A U.S. manufacturer seeks the imposition of new antidumping duties on walk-behind lawn mowers from China and Vietnam, as well as countervailing duties on walk-behind lawn mowers from China, it said in petitions filed with the Commerce Department and the International Trade Commission May 26. Commerce will now decide whether to begin AD/CVD investigations, which could result in the imposition of permanent AD/CV duty orders and the assessment of AD and CV duties on importers.
The Office of the U.S. Trade Representative is removing two previously approved exclusions from the fourth list of Section 301 tariffs on goods from China, it said in a notice. The deletions “correct technical errors in previously announced exclusions,” it said. The agency is deleting exclusions for “Tumblers or disposable graduated liners for pitchers, of plastics, of a kind used in healthcare facilities (described in statistical reporting number 3924.10.4000)” and “Manually operated pill or tablet crushers of plastics, presented with attachable pouches of plastics for capturing and storing the resulting powders (described in statistical reporting number 8479.82.0080),” it said. The action is effective for “goods entered for consumption, or withdrawn from warehouse for consumption” as of Sept. 1, 2019.
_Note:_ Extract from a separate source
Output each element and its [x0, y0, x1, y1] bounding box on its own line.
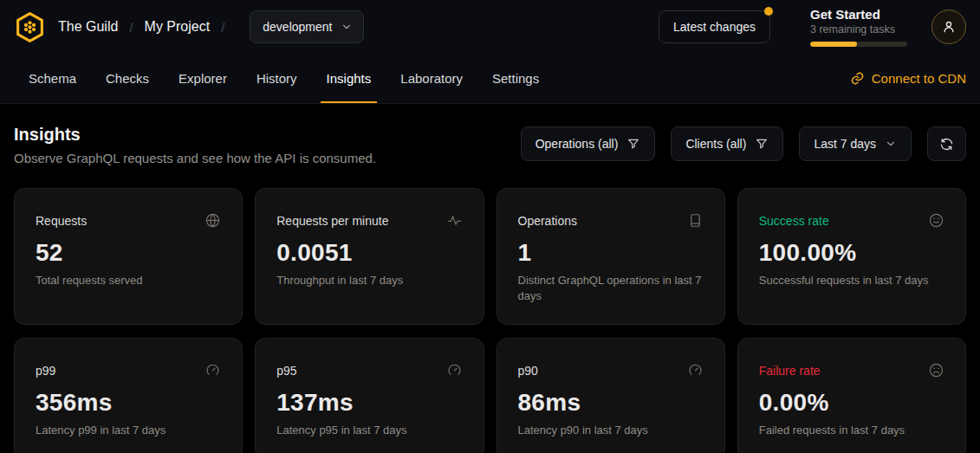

Secretary of State Mike Pompeo said, “No reasonable person can assert today that Hong Kong maintains a high degree of autonomy from China, given facts on the ground,” in a statement May 27 to Congress that Hong Kong no longer warrants the same treatment under U.S. laws as it did before the handover to China in 1997.
The Office of the U.S. Trade Representative is creating a new online portal for comments on the Section 301 retaliatory tariffs imposed on products of the European Union in connection with the World Trade Organization dispute on Airbus subsidies, it said in a notice. USTR is required to revise the tariffs every 180 days “unless certain conditions are met,” and received nearly 26,000 comments prior to its last round of revisions. USTR’s notice seeks emergency clearance from the Office of Management and Budget to create the portal. The next round of revisions is due Aug. 12, and USTR anticipates that it would begin accepting comments via the new portal on June 23, it said.
The Customs Rulings Online Search System (CROSS) was updated on May 22. The following headquarters rulings were modified recently, according to CBP:
International Trade Today is providing readers with some of the top stories for May 18-22 in case they were missed.
The Office of the U.S. Trade Representative issued some new product exclusions from Section 301 tariffs on the third list of products from China, according to a pre-publication copy of a notice posted to the agency’s website May 21 (see 2005220014). The product exclusions apply retroactively to Sept. 24, 2018, the date the tariffs on the third list took effect, and will remain in effect until Aug. 7, 2020. New Harmonized Tariff Schedule of the U.S. subheading 9903.88.48 will be used for these products.
The Office of the U.S. Trade Representative issued another group of product exclusions from the third group of Section 301 tariffs on goods from China. The new exclusions from the tariffs include "seventeen 10-digit HTSUS subheadings, which respond to 33 separate exclusion requests, and 61 specially prepared product descriptions, which respond to 70 separate exclusion requests," according to the notice. The product exclusions apply retroactively to Sept. 24, 2018, the date the third set of tariffs took effect. The exclusions will remain in effect until Aug. 7, 2020.
The United States Council for International Business, in comments submitted to the Office of the U.S. Trade Representative, is arguing that nearly 100 tariff lines should be spared Section 301 tariffs because those imports help to respond to the COVID-19 pandemic. The tariffs include ventilator, anesthesia, X-ray, patient monitoring, ultrasound, MRI and computer tomography systems and electrical parts used in all of those systems. But they also include general IT equipment, such as computers, monitors, printers, scanners, 3D printers and computer accessories.
Even as UPS officials warned traders that the date of entry into force for the U.S.-Mexico-Canada Agreement will not be postponed because of the COVID-19 pandemic responses, they said all the details needed to comply won't be ready by July 1. Penny Naas, senior vice president for international public affairs at UPS, said it's not just the auto rules of origin that are “going to be provisional” in USMCA. She said that government officials will still be working on some other areas after it goes into effect. The global shipping company is in close contact with the Office of the U.S. Trade Representative.